For example, voluntary work, the brainchild of Che and one of the best things he left us during his stay in our country and his part in the revolution, was steadily on the decline. It became a formality almost. It would be done on the occasion of a special date, a Sunday. People would sometimes run around and do things in a disorganized way. The bureaucrat’s view, the technocrat’s view that voluntary work was neither basic nor essential gained more and more ground. The idea was that voluntary work was kind of silly, a waste of time, that problems had to be solved with overtime, and with more and more overtime, and this while the regular work-day was not even being used efficiently. We had fallen into a whole host of habits that Che would have been really appalled at.
If Che had ever been told that one day, under the Cuban revolution, there would be enterprises prepared to steal to pretend they were profitable, Che would have been appalled.
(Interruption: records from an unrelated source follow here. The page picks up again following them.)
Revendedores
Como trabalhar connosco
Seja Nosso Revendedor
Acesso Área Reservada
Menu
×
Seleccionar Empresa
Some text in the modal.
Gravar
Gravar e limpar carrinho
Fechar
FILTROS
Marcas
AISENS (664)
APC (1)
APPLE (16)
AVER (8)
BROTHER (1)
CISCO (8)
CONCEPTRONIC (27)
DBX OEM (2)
Or if he’d been told of enterprises that wanted to be profitable and give out prizes and I don’t know what else, bonuses, and they’d sell the materials allotted to them to build and charge as they had built whatever it was, Che would have been appalled.
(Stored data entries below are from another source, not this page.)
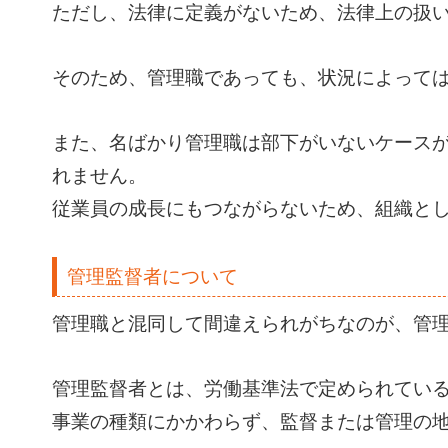
ただし、法律に定義がないため、法律上の扱
そのため、管理職であっても、状況によって
また、名ばかり管理職は部下がいないケース
れません。
従業員の成長にもつながらないため、組織と
管理監督者について
管理職と混同して間違えられがちなのが、管
管理監督者とは、労働基準法で定められてい
事業の種類にかかわらず、監督または管理の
And I’ll tell you that this happened in the fifteen municipalities in the capital of the republic, in the fifteen enterprises responsible for house repair; and that’s only one example. They’d appear as though what they’d produced was with 8,000 pesos a year, and when the chaos was done away with, it turned out they were producing 4,000 pesos worth or less. So they were not profitable. They were only profitable when they stole. Che would have been appalled if he’d been told that enterprises existed that would cheat to fulfill and even surpass their production plan by pretending to have done January’s work in December.Che would have been appalled if he’d been told that there were enterprises that fulfilled their production plan and then distributed prizes for having fulfilled it in monetary value but not in goods produced, and that engaged in producing items that meant more monetary value and refrained from producing others that yielded less profit, despite the fact that one item without the other was not worth anything.
Che would have been appalled if he’d been told that product norms were so slack, so weak, so immoral that on certain occasions almost all the workers fulfilled them two or three times over. Che would have been appalled if he’d been told that money was becoming man’s concerns, man’s fundamental motivation. He who warned us so much against that would have been appalled. Work shifts were being shortened and millions of hours of overtime reported; the mentality of our worker was being corrupted and men were increasingly being motivated by the pesos on their minds.
Che would have been appalled for he knew that communism could never be attained by wandering down those beaten capitalist paths and to follow along those paths would mean eventually to forget all ideals of solidarity and even internationalism. To follow those paths would never develop a new man and a new society. Che would have been appalled if he’d been told that a day would come when bonuses and more bonuses of all kinds would be paid, without these having anything to do with production. Were he to have a group of enterprises teeming two-bit capitalists — as we call them — playing at capitalism, beginning to think and act like capitalists, forgetting about the country, the people and high standards (because high standards just didn’t matter; all they cared about was the money being earned thanks to the low norms), he would have been appalled.
And were he to have seen that one day they would not just take manual work subject to [quantitative] productions norms — with a certain logic to it, like cutting cane doing many other manual and physical activities — but even intellectual work, even radio and television work, and the here even a surgeons’ work was likely to be subject to norms — putting just anybody under the knife in order to double or triple his income — I can truthfully say that Che would have been appalled, because none of those paths will ever lead use to communism. On the contrary, those paths lead to all the bad habits and the alienation of capitalism.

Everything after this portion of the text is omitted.